Integralism went hand in hand with the centralization of authority in the Catholic Church most famously associated with the proclamation of the doctrine of papal infallibility by the First Vatican Council. Integralism was promoted by Pope St. Pius X, to some degree resisted by his successor Benedict XV, but then again embraced by Pius XI and Pius XII. Indeed, this support from the top down was practically necessary for integralism, advocating as it did for the strict adherence to the pronouncements of the pope, and, absent the given, shared framework of pre-modern faith, the authoritative guidance of the ordained priesthood in all aspects of Catholic life.
Since Vatican II, however, the popes have decisively abandoned integralism. Even though Pope St. John Paul II oversaw centralizing tendencies in the church and a crackdown on dissenting theology, he was nevertheless a pope of Vatican II who in significant ways repudiated integralism. The current pope, Francis, certainly demonstrates no sympathies for integralism. The same is by and large true of the worldwide episcopacy. A handful of Latin American bishops do demonstrate integralist tendencies, and although they may wield influence in their individual dioceses, they have been decisively marginalized in the broader church, for example, at the Latin American bishops’ conference in Aparecida in 2007.

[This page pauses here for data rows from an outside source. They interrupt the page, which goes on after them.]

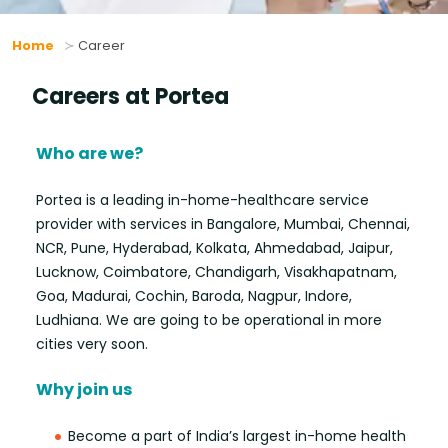
Home
Career
Careers at Portea
Who are we?
Portea is a leading in-home-healthcare service
provider with services in Bangalore, Mumbai, Chennai,
NCR, Pune, Hyderabad, Kolkata, Ahmedabad, Jaipur,
Lucknow, Coimbatore, Chandigarh, Visakhapatnam,
Goa, Madurai, Cochin, Baroda, Nagpur, Indore,
Ludhiana. We are going to be operational in more
cities very soon.
Why join us
Become a part of India’s largest in-home health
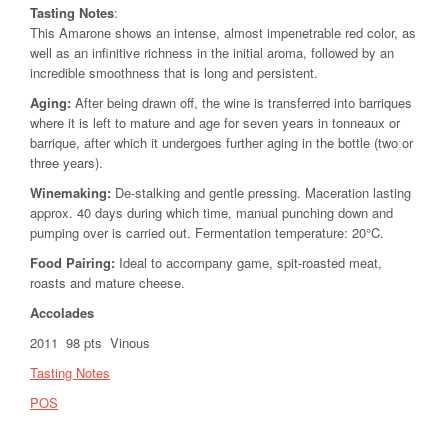
Tasting Notes
:
This Amarone shows an intense, almost impenetrable red color, as
well as an infinitive richness in the initial aroma, followed by an
incredible smoothness that is long and persistent.
Aging:
After being drawn off, the wine is transferred into barriques
where it is left to mature and age for seven years in tonneaux or
barrique, after which it undergoes further aging in the bottle (two or
three years).
Winemaking:
De-stalking and gentle pressing. Maceration lasting
approx. 40 days during which time, manual punching down and
pumping over is carried out. Fermentation temperature: 20°C.
Food Pairing
:
Ideal to accompany game, spit-roasted meat,
roasts and mature cheese.
Accolades
2011 98 pts Vinous
Tasting Notes
POS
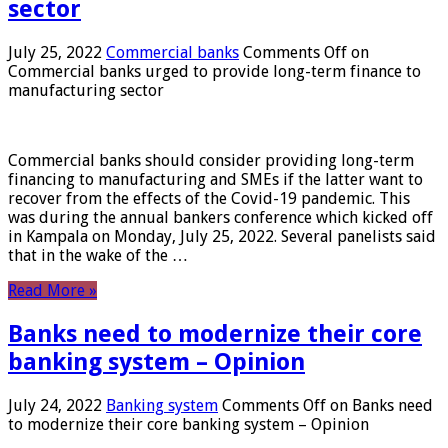
sector
July 25, 2022
Commercial banks
Comments Off
on
Commercial banks urged to provide long-term finance to
manufacturing sector
Commercial banks should consider providing long-term
financing to manufacturing and SMEs if the latter want to
recover from the effects of the Covid-19 pandemic. This
was during the annual bankers conference which kicked off
in Kampala on Monday, July 25, 2022. Several panelists said
that in the wake of the …
Read More »
Banks need to modernize their core
banking system – Opinion
July 24, 2022
Banking system
Comments Off
on Banks need
to modernize their core banking system – Opinion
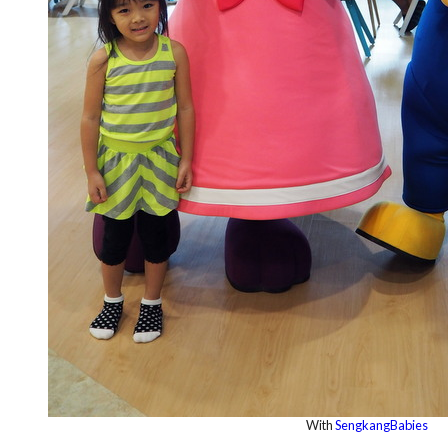
With
SengkangBabies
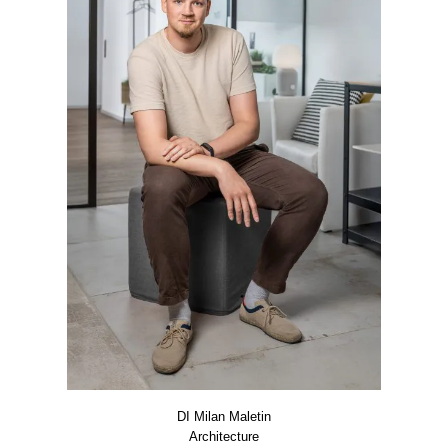
DI Milan Male­tin
Archi­tec­tu­re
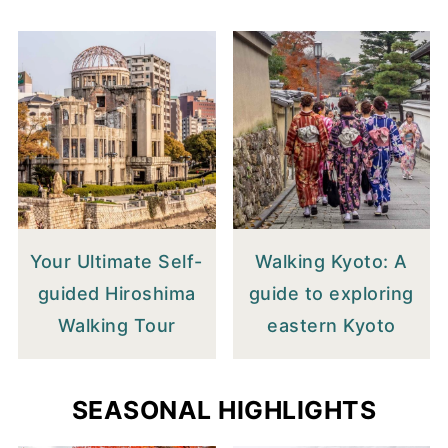
Your Ultimate Self-
Walking Kyoto: A
guided Hiroshima
guide to exploring
Walking Tour
eastern Kyoto
SEASONAL HIGHLIGHTS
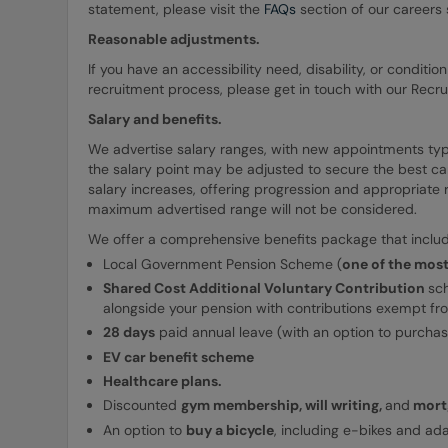
statement, please visit the
FAQs
section of our careers s
Reasonable adjustments.
If you have an accessibility need, disability, or condit
recruitment process, please get in touch with our Recr
Salary and benefits.
We advertise salary ranges, with new appointments typica
the salary point may be adjusted to secure the best ca
salary increases, offering progression and appropriate
maximum advertised range will not be considered.
We offer a comprehensive benefits package that includ
Local Government Pension Scheme (
one of the mos
Shared Cost Additional Voluntary Contribution
sc
alongside your pension with contributions exempt fr
28 days
paid annual leave (with an option to purcha
EV car benefit scheme
Healthcare plans.
Discounted
gym membership, will writing,
and
mortg
An option to
buy a bicycle
, including e-bikes and ad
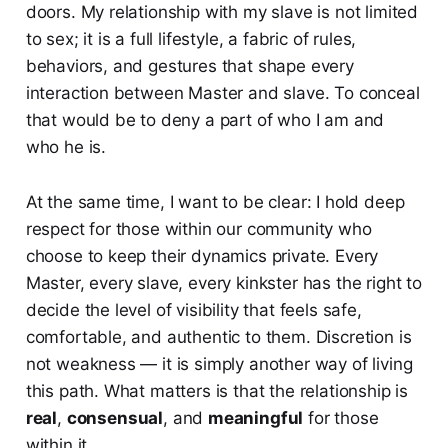
doors. My relationship with my slave is not limited
to sex; it is a full lifestyle, a fabric of rules,
behaviors, and gestures that shape every
interaction between Master and slave. To conceal
that would be to deny a part of who I am and
who he is.
At the same time, I want to be clear: I hold deep
respect for those within our community who
choose to keep their dynamics private. Every
Master, every slave, every kinkster has the right to
decide the level of visibility that feels safe,
comfortable, and authentic to them. Discretion is
not weakness — it is simply another way of living
this path. What matters is that the relationship is
real
,
consensual
, and
meaningful
for those
within it.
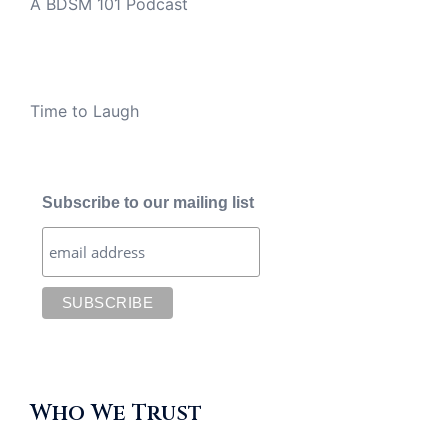
A BDSM 101 Podcast
Time to Laugh
Subscribe to our mailing list
Who We Trust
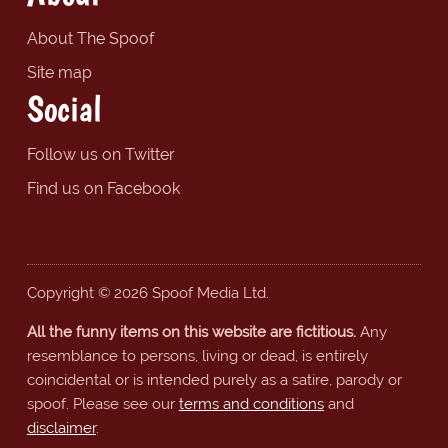
About The Spoof
Site map
Social
Follow us on Twitter
Find us on Facebook
Copyright © 2026 Spoof Media Ltd.
All the funny items on this website are fictitious.
Any
resemblance to persons, living or dead, is entirely
coincidental or is intended purely as a satire, parody or
spoof. Please see our
terms and conditions
and
disclaimer
.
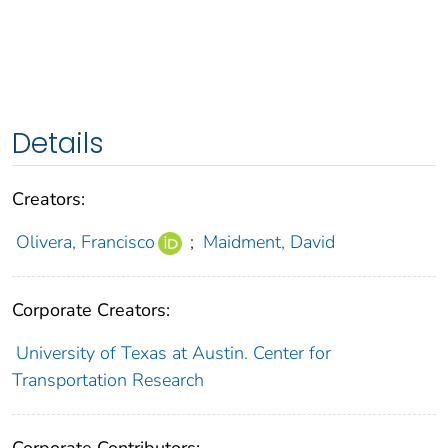
Details
Creators:
Olivera, Francisco
;
Maidment, David
Corporate Creators:
University of Texas at Austin. Center for
Transportation Research
Corporate Contributors:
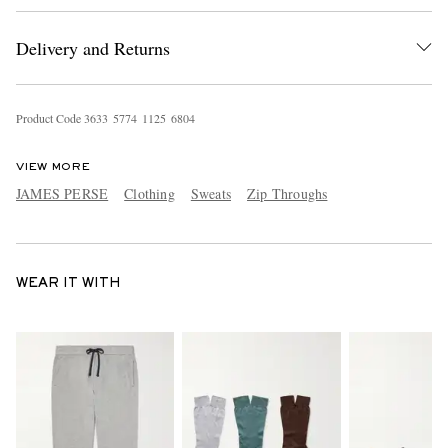
Delivery and Returns
Product Code
3
6
3
3
5
7
7
4
1
1
2
5
6
8
0
4
VIEW MORE
JAMES PERSE
Clothing
Sweats
Zip Throughs
WEAR IT WITH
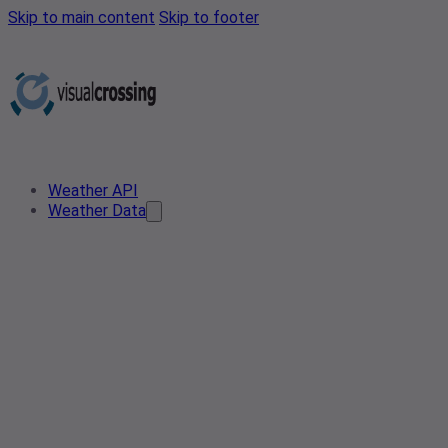
Skip to main content
Skip to footer
Weather API
Weather Data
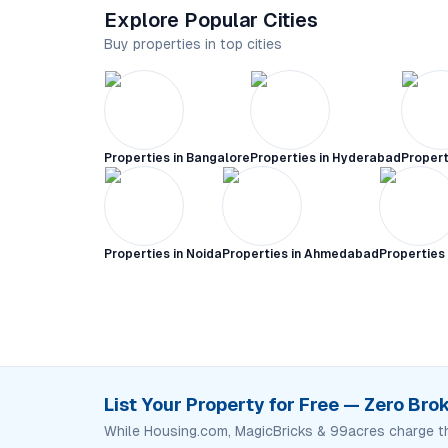
Explore Popular Cities
Buy properties in top cities
Properties in
Bangalore
Properties in
Hyderabad
Propert
Properties in
Noida
Properties in
Ahmedabad
Properties
List Your Property for Free — Zero Br
While Housing.com, MagicBricks & 99acres charge t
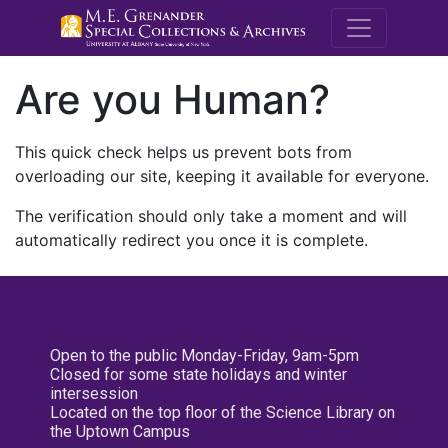
M.E. Grenande
Are you Human?
This quick check helps us prevent bots from
overloading our site, keeping it available for everyone.
The verification should only take a moment and will
automatically redirect you once it is complete.
Open to the public Monday-Friday, 9am-5pm
Closed for some state holidays and winter
intersession
Located on the top floor of the Science Library on
the Uptown Campus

This puts a revived integralism in a likely insuperable position. Apart from the practical difficulties of bringing their ideals to fruition without hierarchical support, contemporary integralists face the problem of advocating for a maximal stance toward papal and hierarchical authority at a time when they are in tension with, if not outright opposition to, the pastoral and theological lines of that very authority. In response to Modernism in the early twentieth century, integralism adopted an ahistorical attitude toward magisterial authority and tradition, admitting very little room for contextualization or doctrinal evolution. Yet today’s integralism has little choice but to recognize itself as one voice among many in the church, privileging one strand of tradition above others, seeking to influence a magisterium whose teaching must evolve if contemporary integralism is to gain greater purchase on Catholic life.
Much more could be said, but I think it is clear that integralism as it exists today is in important respects quite different from the integralism of the early twentieth century. Inevitably shaped by its context, it is a postmodern integralism. As a theologian with one foot in the “radical” camp, and one in the “liberal,” broadly construed, I view the increasing influence of integralism with some concern. But I also believe that integralism’s likely inability to provide an adequate account for the conditions of its own existence in the postmodern context, as outlined above, puts it at a significant disadvantage compared to these other theological perspectives.
It’s a pet peeve, but–could someone show me a place in Yoder’s writings where he critiques liberalism as incompatible with Christianity?
Beyond the irony of (1) as stated, it seems problematic as well that any integralism won’t be state-supported (in the imaginable future). This is what seems problematic to me about Milbank’s project: it leaves the individual nothing to do; there is little or no ethic for the meantime. What is necessary is a rather complete system, and to achieve this, you need to have the sort of authority that can kill. You can’t simply have something like a Christian ethic of forgiving, lending, etc., that will eventually leaven society.